Last month, the Dartmouth essayist and artist made his authorial debut with “Six Walks: In the Footsteps of Henry David Thoreau,” in which Shattuck retraces the steps of the New England naturalist's famous journeys while seeking to find his own peace and “try someone else’s habits for a few days.”
The book also contains sketches Shattuck drew of the locations he visited, including Provincetown, marigolds, and the house of an oysterman that Thoreau once slept in.
“It’s a two-for-one deal,” Shattuck joked.
His wife, actress and comedian Jenny Slate, praised Shattuck’s debut book. She said one of the things she appreciated most about the book was her husband’s ability to “connect to literature” of the past.
“We depend a lot of times on older people to tell us what the lore is and what traditions are,” she said. “It’s really the young people that have to support that — [Shattuck] reaches back into the past to try to make a better present.”
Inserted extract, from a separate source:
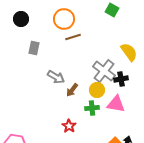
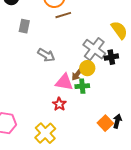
brown arrow: (72, 90) -> (77, 74), moved
pink triangle: (116, 104) -> (64, 82), moved

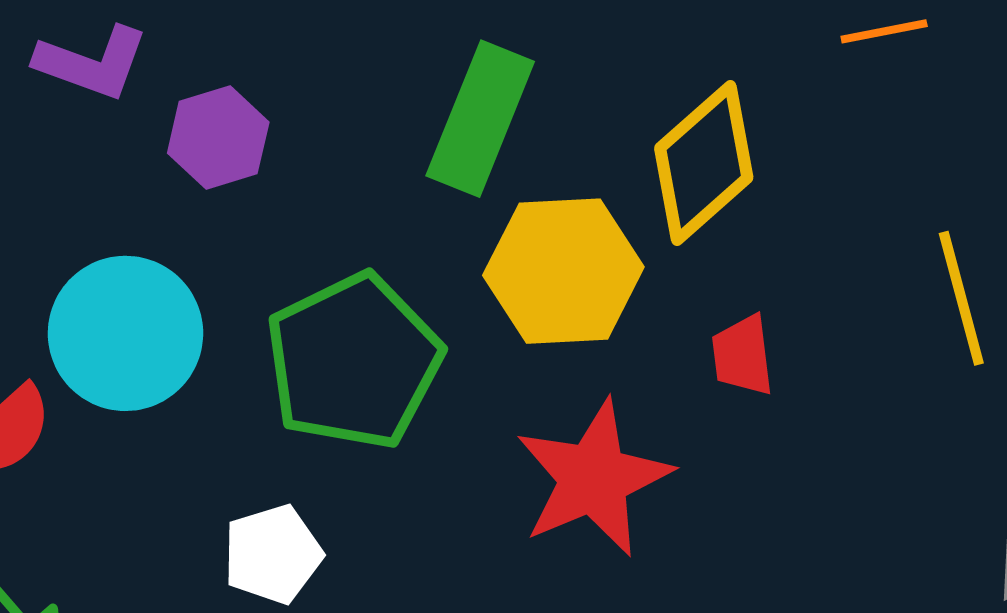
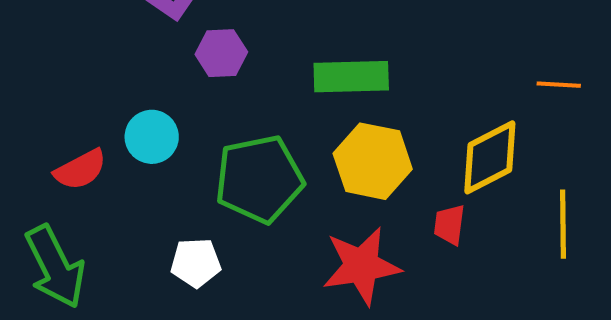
green rectangle: (480, 119) -> (351, 77), turned 52
yellow diamond: (704, 163) -> (490, 157), moved
cyan circle: (125, 333) -> (152, 137), size x0.7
According to Shattuck, he was not expecting these walks to become the subject of his first published book.
“I would have never written a book proposal to follow Thoreau’s walks,” he noted. “I had a bunch of notes that I thought could be an essay — all those observations and that record became an essay that somehow became a book.”
Shattuck said the inspiration to go on this journey came about in the spring of 2018 following a nightmare involving an ex-girlfriend.
While showering in his Dartmouth home, Shattuck imagined a bearded man smiling in a lighthouse: Thoreau as pictured in his 1865 book “Cape Cod,” which Shattuck had been reading at the time.
Immediately, he filled a backpack with bread, cheese, and a copy of Thoreau’s book to recreate that same walk along the Cape and eventually other treks along Mount Katahdin, Wachusett Mountain, the Allagash, and South Dartmouth.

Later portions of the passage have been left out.